Visiting Staff National Cheng Kung University Hospital Tainan, Tainan, Taiwan (Republic of China)
Background: Studies that mostly focused on term-birth infants have provided evidence that early-life antibiotic exposure increases the risk of childhood obesity. However, preterm neonates are often exposed to a variety duration of empirical antibiotics even without culture-confirmed infections or severe invasive bacterial infection during admission, and the impact of neonatal prolonged antibiotic exposure on the longitudinal growth remains unknown. Objective: To evaluate whether neonatal antibiotic exposure is relevant with longitudinal growth problems in preterm-birth children. Design/Methods: This prospective study enrolled 481 infants who were born < 32 weeks’ gestation, discharged, and longitudinally followed from corrected age (CA) 6 to 60 months.
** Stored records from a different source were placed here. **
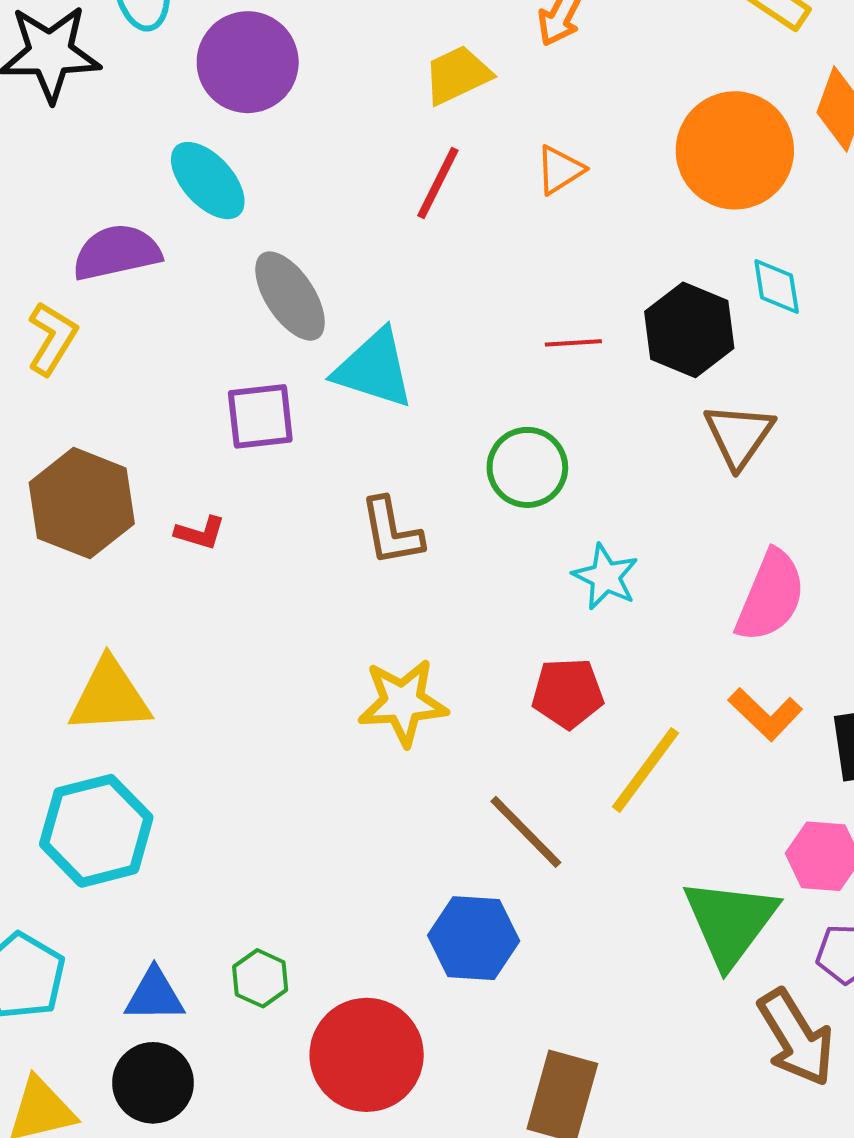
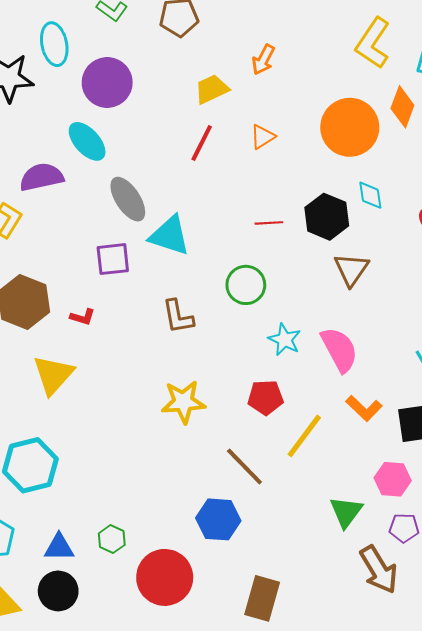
pink semicircle: (771, 596) -> (339, 350), moved, turned -51
yellow triangle: (110, 696) -> (53, 375), moved, turned -45
green triangle: (730, 922) -> (346, 512), size x0.7

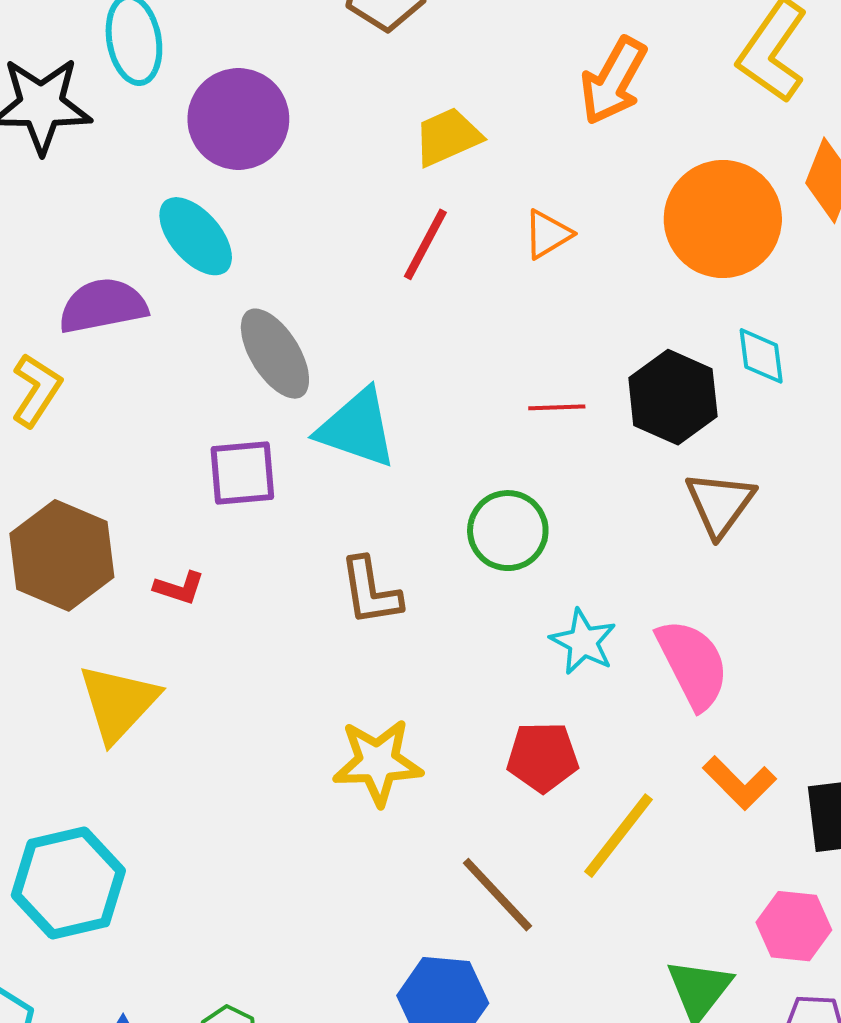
orange arrow: (263, 60) -> (613, 81), moved, size x1.4

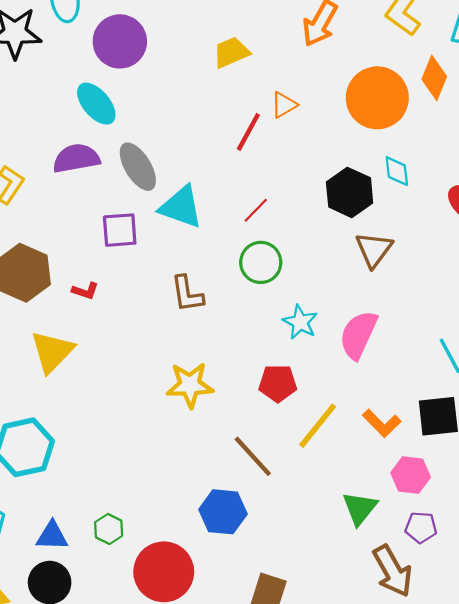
red line: (425, 244) -> (248, 132), moved
purple semicircle: (103, 306) -> (76, 158), moved
red line: (557, 407) -> (256, 210), moved, turned -44
pink semicircle: (693, 664) -> (358, 335), turned -129
orange L-shape: (739, 783) -> (382, 423), moved

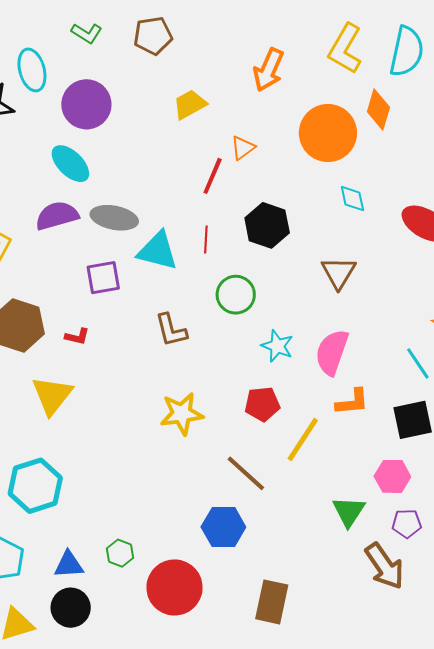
gray ellipse: (138, 167) -> (114, 218), turned -42
black hexagon: (350, 192) -> (267, 225), moved
red line: (256, 210) -> (206, 240), moved, turned -36
orange L-shape: (382, 423) -> (352, 402), moved, turned -45

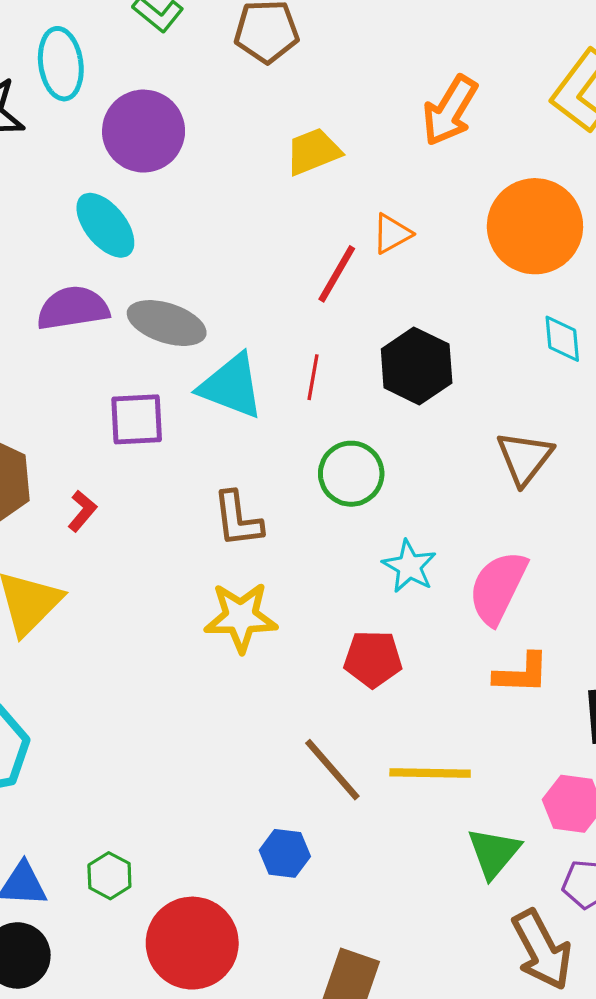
red L-shape: (77, 337) -> (82, 511), turned -70
yellow star: (182, 414) -> (241, 617), moved
yellow line: (303, 439) -> (430, 773), moved, turned 51
blue hexagon: (223, 527) -> (285, 853), size x0.7

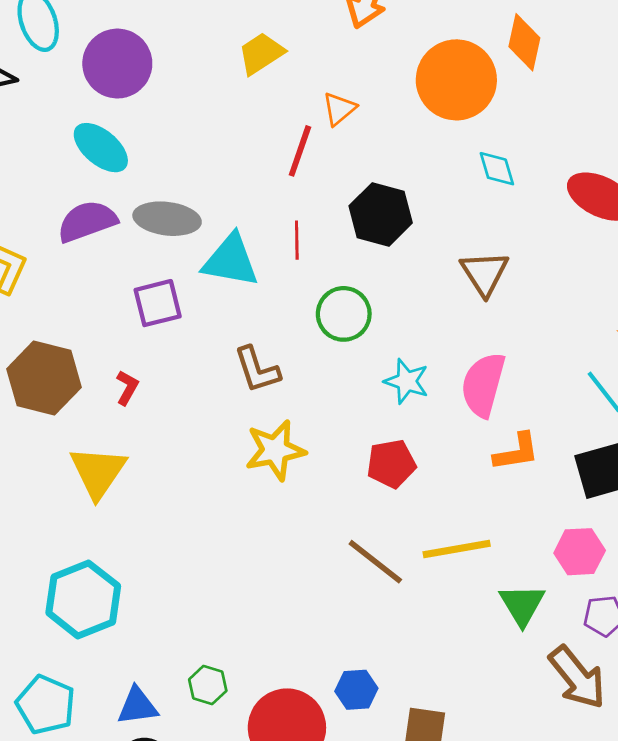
blue hexagon: (285, 853) -> (356, 690), moved

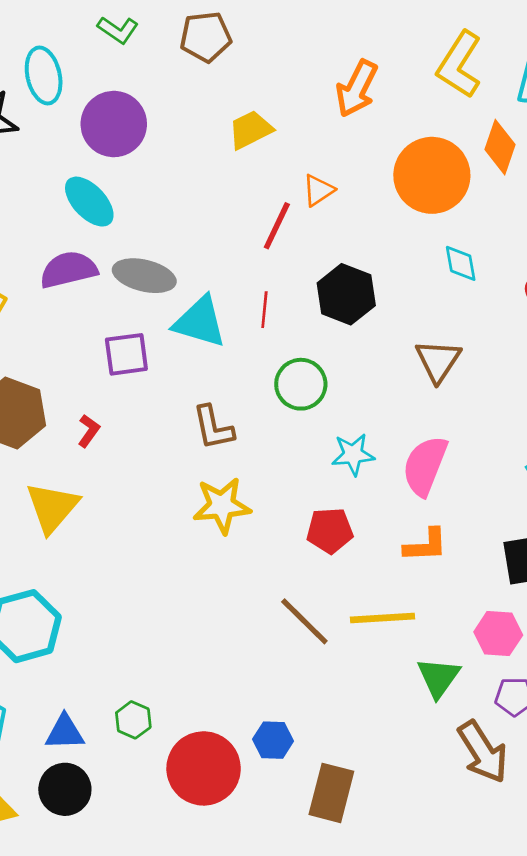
cyan star: (407, 381) -> (353, 454), turned -30
orange L-shape: (516, 452) -> (426, 545), moved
After excluding 153 infants with blood culture-confirmed bacteremia, necrotizing enterocolitis, severe cerebral palsy, intestinal-stomy, and congenital anomaly, 328 infants were included for analysis. Covariates included perinatal demographics, neonatal morbidities, extra-uterine growth restriction, and antibiotic exposure accumulated by term equivalent age. The primary outcome was the anthropometric trajectories in z-score of bodyweight (zBW), body-height (zBH) and body mass index (zBMI) from corrected age 6 to 60 months. Results: Antibiotic exposure duration significantly negative assocated with zBW and zBH at CA 6, 12 and 60 months, and zBMI at CA 60 months. Multivariate generalized estimating equation analyses showed antibiotic exposure duration had significantly faltering z-score increment from CA 6 to 60 months in zBW and zBH [adjusted mean (95% CI); ΔzBW: -0.021 (-0.041– -0.001), p=0.042; ΔzBH: -0.019 (-0.035– -0.002), p =0.027] after adjustment. Children with neonatal antibiotic exposure duration >15 days was significantly lower in the mean anthropometric zBW, zBH and zBMI at CA 6, 12, 24 and 60 months compared with children with neonatal antibiotic exposure ≤15 days (all p< 0.01).
Conclusion(s): Growth increments were negatively associated with antibiotic exposure duration in preterm neonates implicating antibiotic stewardship and growth follow-up for preterm neonates are thus warranted.